EXERCISE
Please copy the data below exactly, from its first line through the line holding "My fortune cookie tells me: You'", and skip the pictures.

Stored records

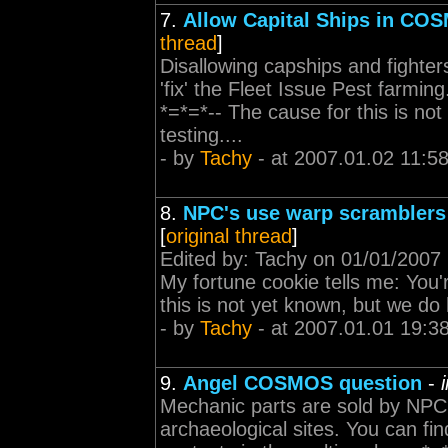
7.
Allow Capital Ships in CO
thread
]
Disallowing capships and fighters
'fix' the Fleet Issue Pest farmi
*=*=*-- The cause for this is not
testing....
- by
Tachy
- at 2007.01.02 11:5
8.
NPC's use warp scramblers 
[
original thread
]
Edited by: Tachy on 01/01/2007 
My fortune cookie tells me: You'
this is not yet known, but we do h
- by
Tachy
- at 2007.01.01 19:3
9.
Angel COSMOS question
-
Mechanic parts are sold by NPC. 
archaeological sites. You can fi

ANSWER TO THE EXERCISE
7.
Allow Capital Ships in CO
thread
]
Disallowing capships and fighters
'fix' the Fleet Issue Pest farmi
*=*=*-- The cause for this is not
testing....
- by
Tachy
- at 2007.01.02 11:5
8.
NPC's use warp scramblers 
[
original thread
]
Edited by: Tachy on 01/01/2007 
My fortune cookie tells me: You'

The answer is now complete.